I heard kids I’d never talked to before speak about their ADHD, their dyslexia, how racist comments can hurt. I had no idea so many of my classmates had been verbal punching bags; I had felt utterly alone. When it was my turn I explained what it means to be socially anxious. How in classrooms and crowds in general I felt like I was being suffocated: it was hard to focus because I often forgot to breathe. How every sentence I ever spoke was rehearsed at least 15 times before I said it aloud: it was exhausting. I was physically and emotionally drained after interactions, like I had run a marathon. I didn’t like people to stare at me because I assumed everyone disliked me, and the bullying just solidified that feeling of worthlessness. It was exhilarating and terrifying to have everyone’s eyes on me, everyone listening to what it was like to be inside my head. I stepped back from the microphone and expected boos, or maybe silence. But instead everyone clapped, a couple teachers even stood up. I was shocked but elated. Finally I was able to express what I went through on a day-to-day basis.
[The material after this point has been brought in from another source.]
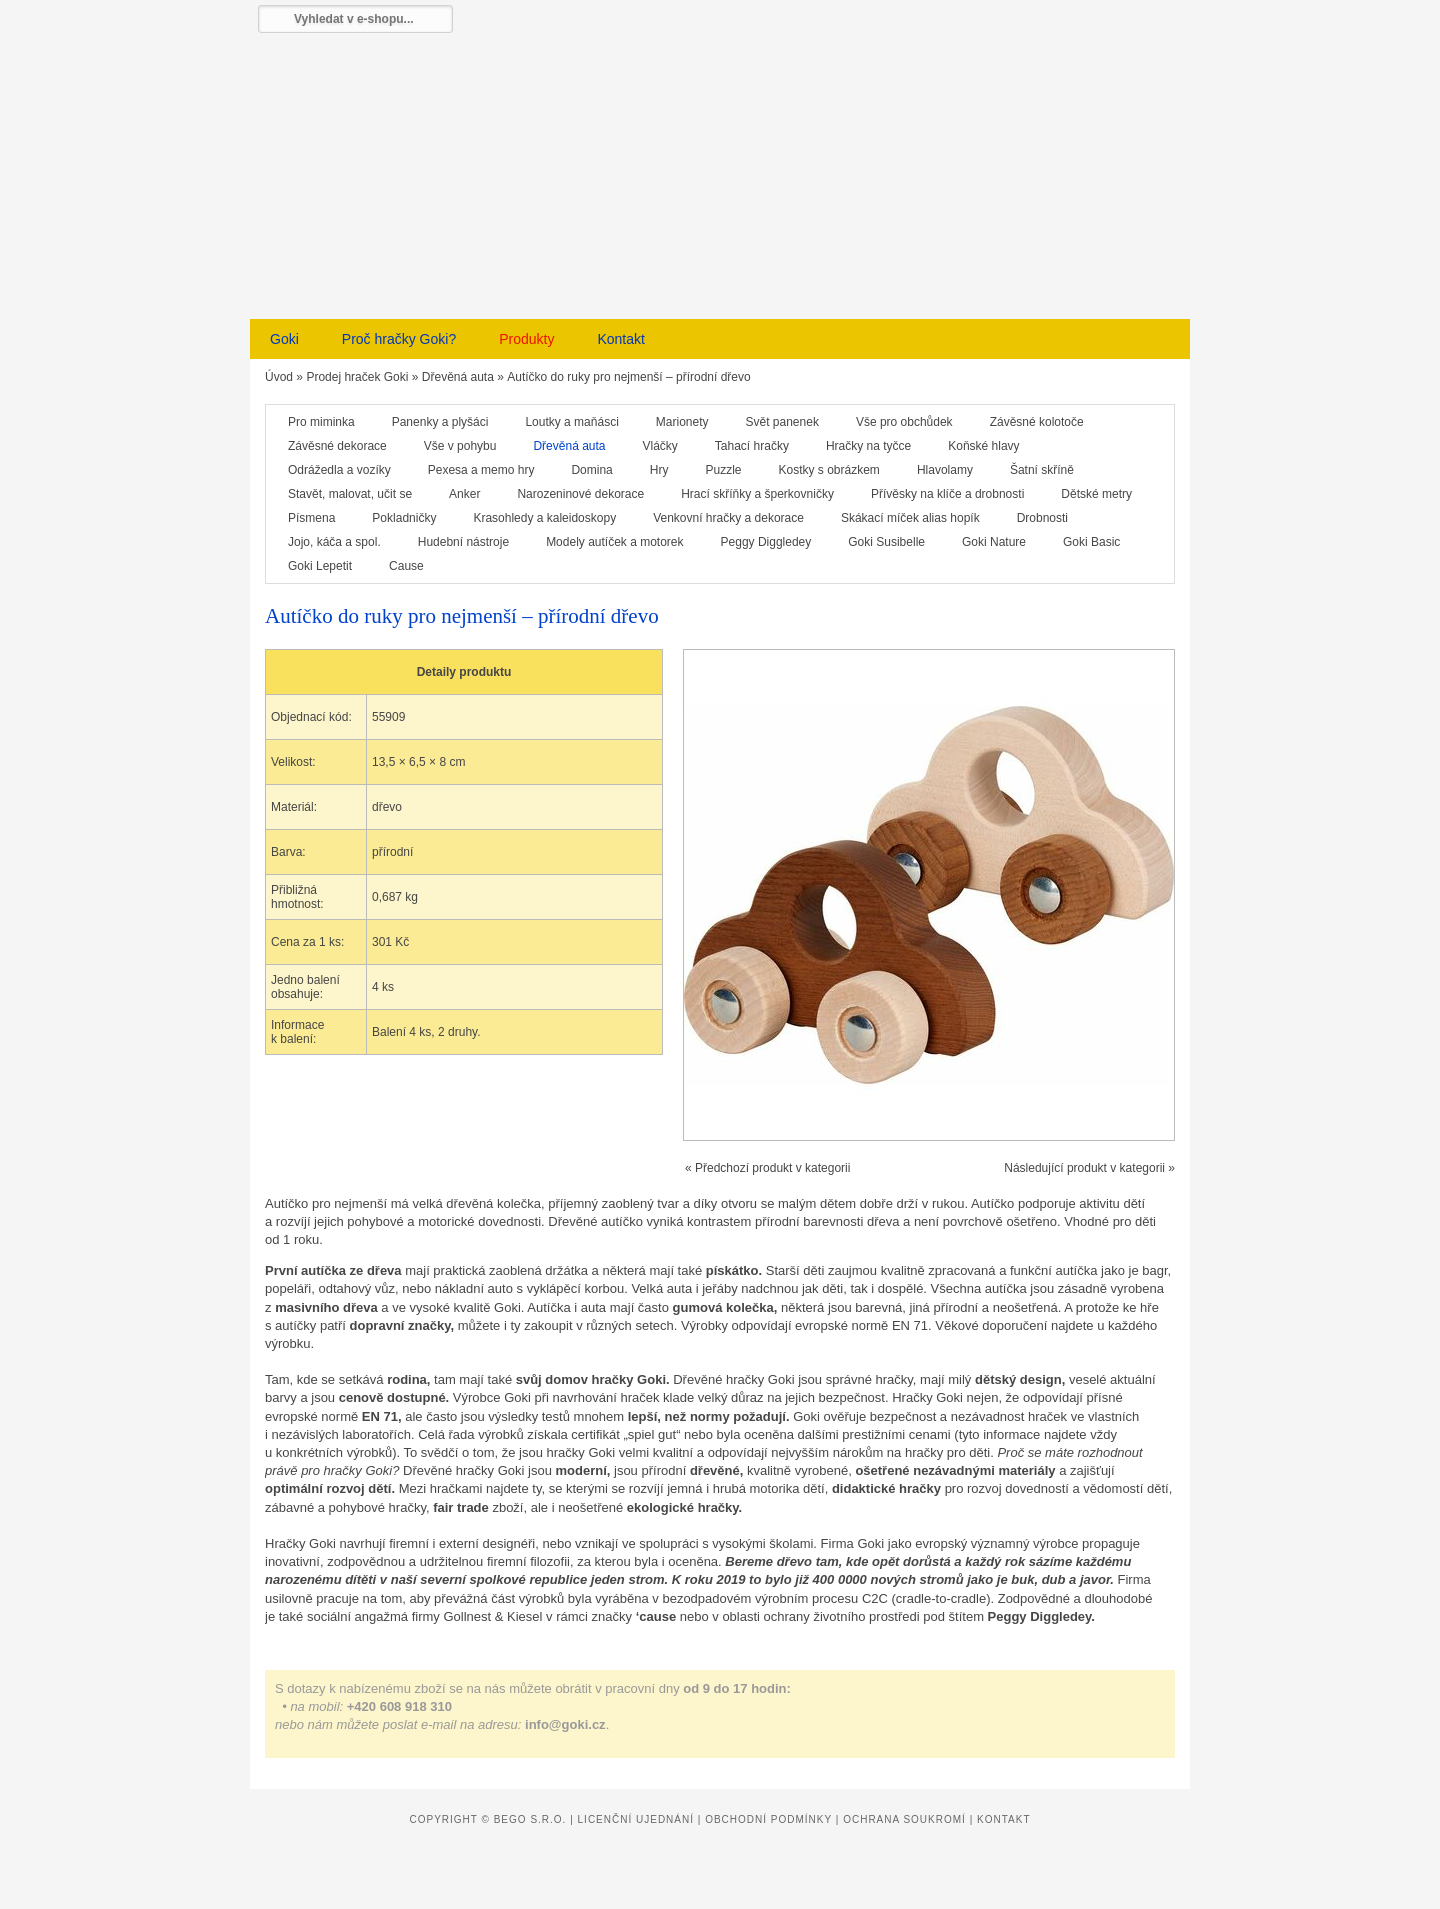  I want to click on Drobnosti, so click(1042, 518).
The girl who spoke came up to me after and thanked me for being brave. I had never felt brave in my life until that moment. And yes, there was the honeymoon period. Everyone in the school was nice to each other for about two weeks before everything returned to normal. But for me it was a new normal: no one threw things at me in the halls, no one called me names, and my teachers were respectful of my anxiety by not singling me out in class. School should be a sanctuary, a safe space where students feel free to be exactly who they are, free of ridicule or judgment. School had never been that for me, school had been a warzone littered with minefields. I dreaded facing my school days, but then I began to look forward to them. I didn’t have to worry about being made fun of anymore. From that moment on, it was just school.